On first glance, John’s nest boxes appear to be a piece of contemporary art. His restrained use of colour, angular shapes and careful consideration of form have a minimalist feel, stripped back to the essentials. An original nest box sits on the gables of John’s own home in York, providing a comfortable place for blue tits to nestle in each spring. The boxes create a beautiful and subtle contrast to the natural surroundings they sit in, and the geometric habitats attract anything from wrens and goldcrests to little house sparrows.
John creates small batches of each design, and works with local craftspeople when he needs to ensure quality. A cradle-to-cradle philosophy follows each piece John makes, from the materials he uses down to the low impact packaging. “Slowly, over time, the boxes will age well, and I hope that they will also increase in personal value, too,” John says. “If taken care of, they will last for many seasons to come.”
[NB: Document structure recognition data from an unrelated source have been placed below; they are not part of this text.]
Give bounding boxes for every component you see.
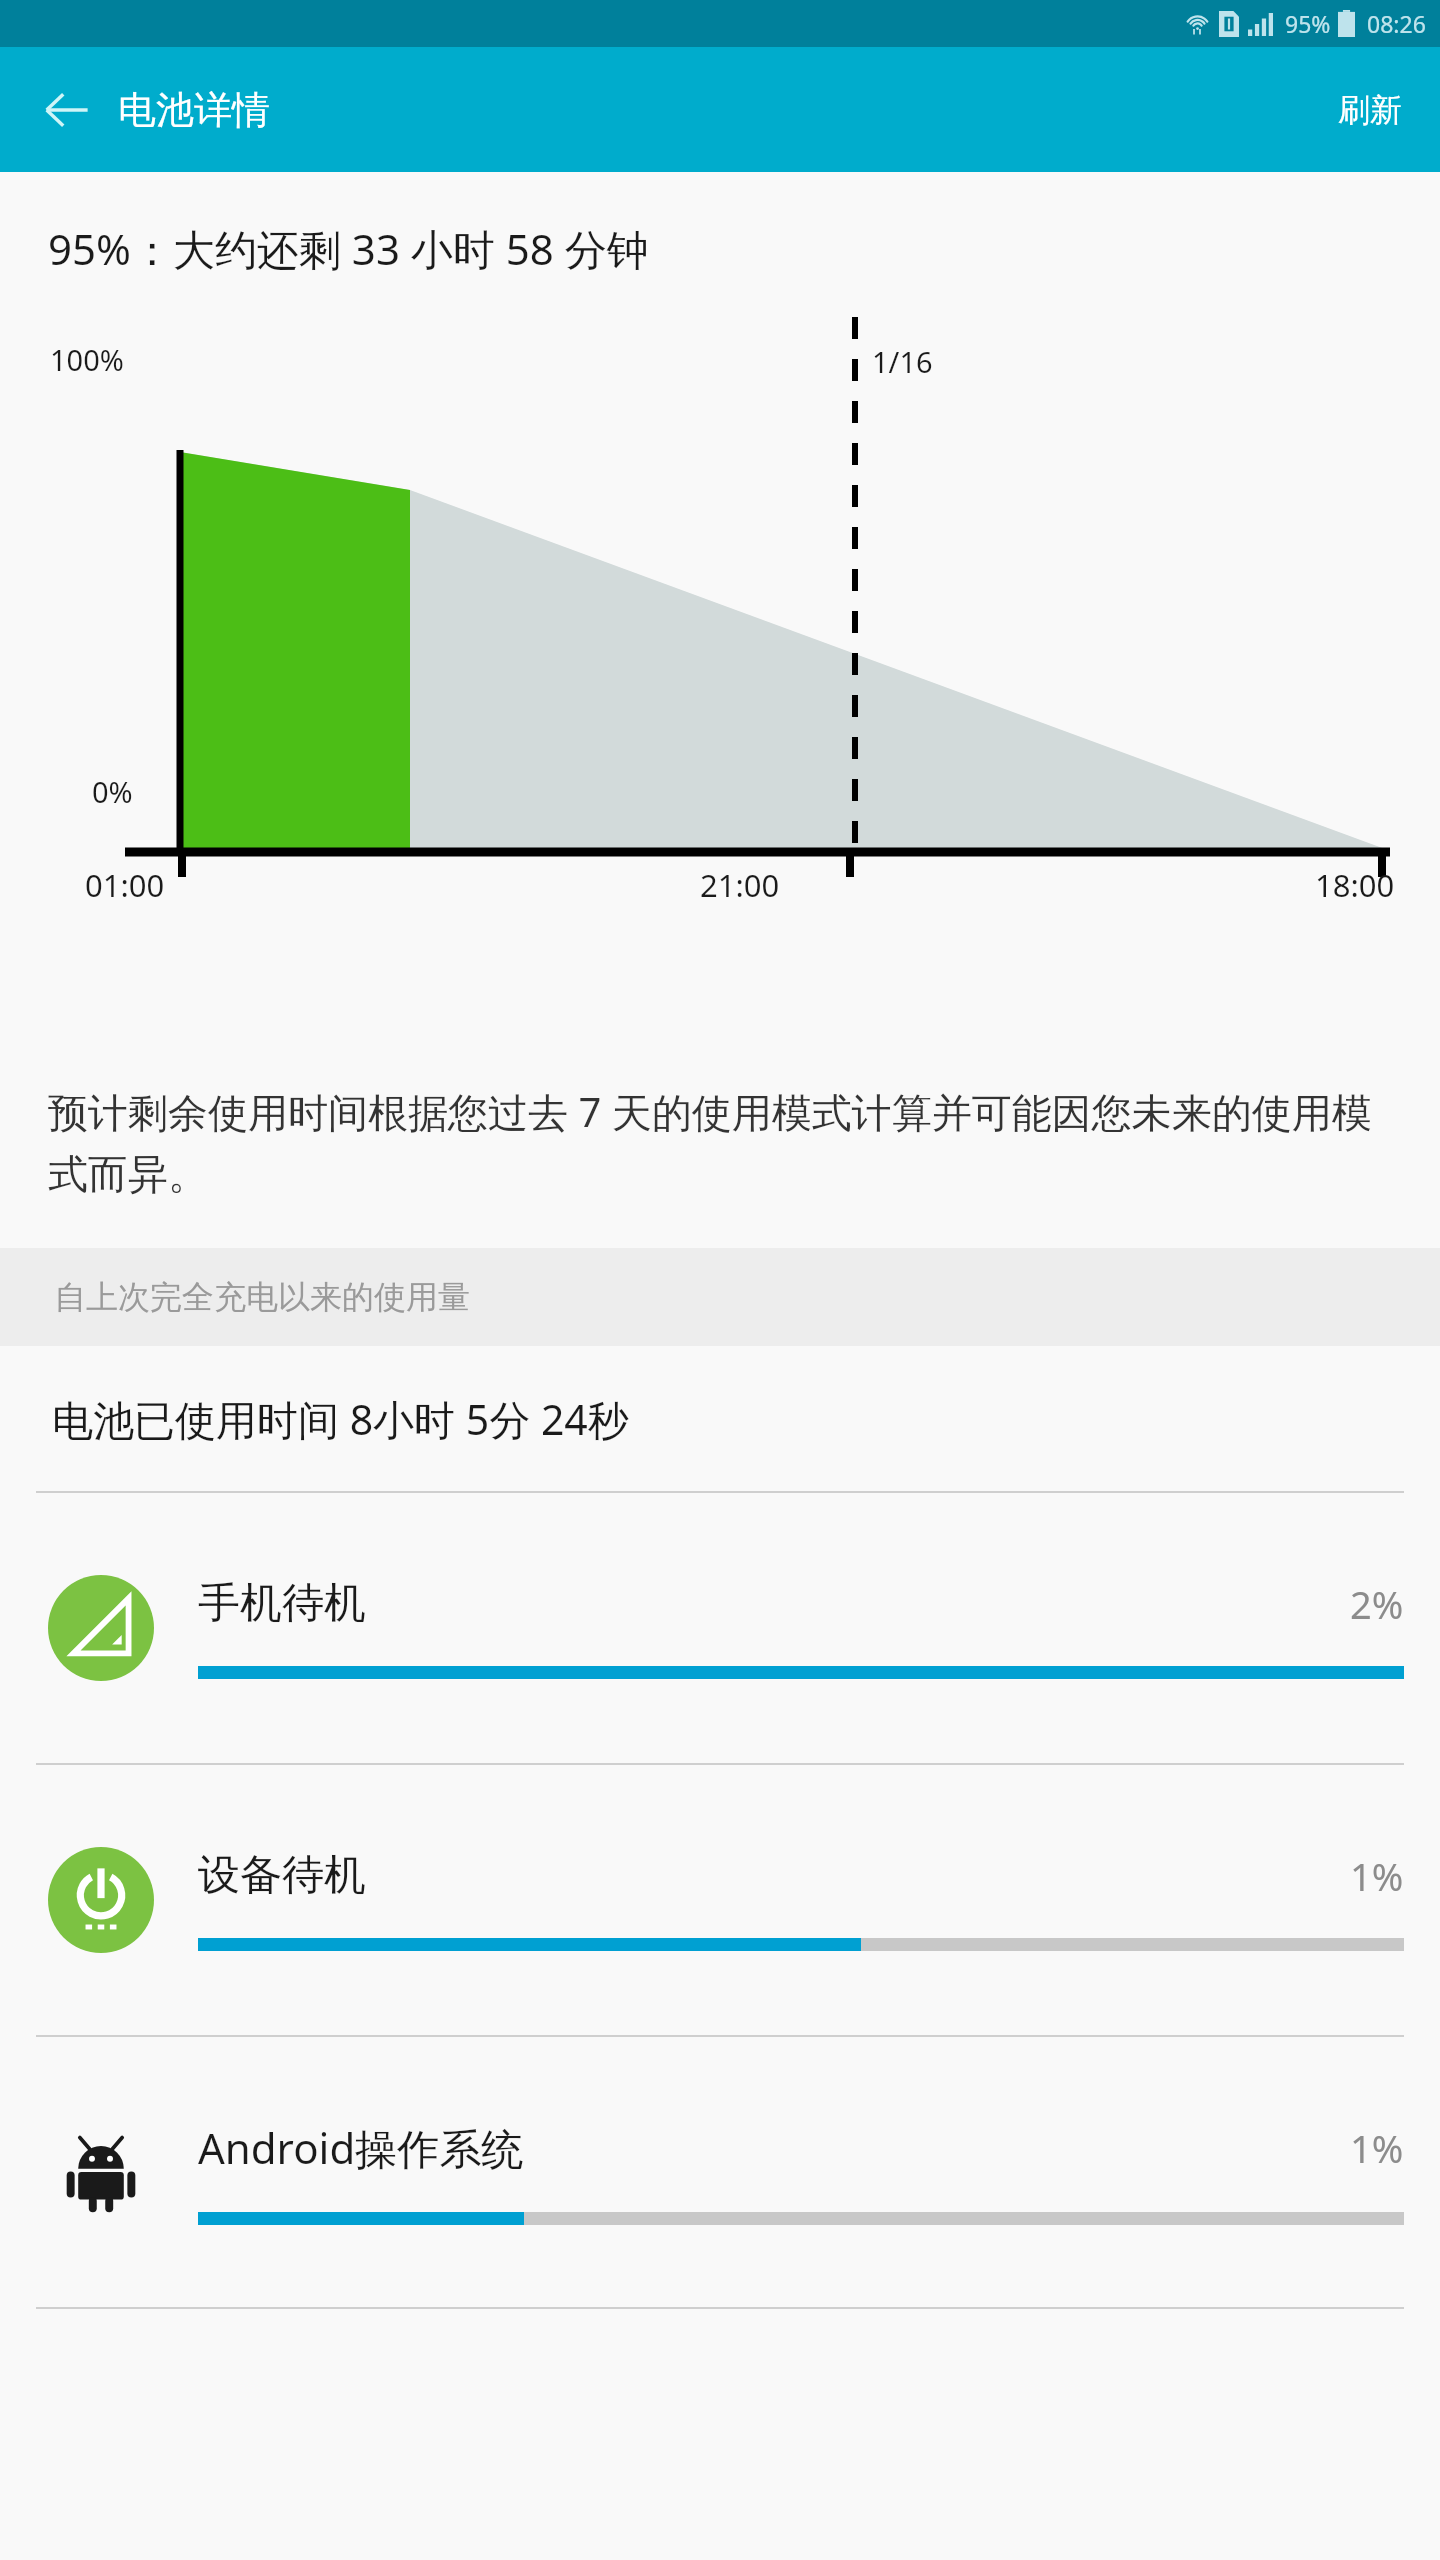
staticText: Android操作系统 <box>198 2119 1350 2176</box>
staticText: 电池已使用时间 8小时 5分 24秒 <box>52 1391 629 1447</box>
staticText: 01:00 <box>85 864 165 906</box>
button[interactable]: 手机待机 <box>0 1493 1440 1763</box>
staticText: 自上次完全充电以来的使用量 <box>54 1277 470 1317</box>
staticText: 100% <box>50 340 124 379</box>
staticText: 95% <box>1285 8 1331 39</box>
staticText: 电池详情 <box>118 86 270 134</box>
staticText: 08:26 <box>1367 8 1426 39</box>
button[interactable]: 刷新 <box>1326 76 1414 144</box>
button[interactable]: Back <box>38 82 94 138</box>
staticText: 手机待机 <box>198 1577 1350 1630</box>
staticText: 18:00 <box>1315 864 1395 906</box>
button[interactable]: 设备待机 <box>0 1765 1440 2035</box>
staticText: 1% <box>1350 1850 1404 1902</box>
button[interactable]: Android操作系统 <box>0 2037 1440 2307</box>
staticText: 1/16 <box>872 342 933 381</box>
staticText: 2% <box>1350 1578 1404 1630</box>
staticText: 95%：大约还剩 33 小时 58 分钟 <box>48 220 649 277</box>
staticText: 刷新 <box>1338 90 1402 130</box>
staticText: 0% <box>92 772 133 811</box>
staticText: 1% <box>1350 2122 1404 2174</box>
staticText: 设备待机 <box>198 1849 1350 1902</box>
staticText: 21:00 <box>700 864 780 906</box>
staticText: 预计剩余使用时间根据您过去 7 天的使用模式计算并可能因您未来的使用模式而异。 <box>48 1084 1392 1200</box>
It makes perfect sense that the designer John most appreciates is Dieter Rams. ‘Less but better’, Rams once famously said, referring to the timeless quality, honesty and usefulness that good design requires. “His design principles are more relevant today than ever,” John says. Afternoon trips to the nearby Yorkshire Sculpture Park and The Hepworth Wakefield also feed John’s taste for design. The simplicity of shape and form he sees there continues to inspire his own designs, whilst positively encouraging wildlife into the garden.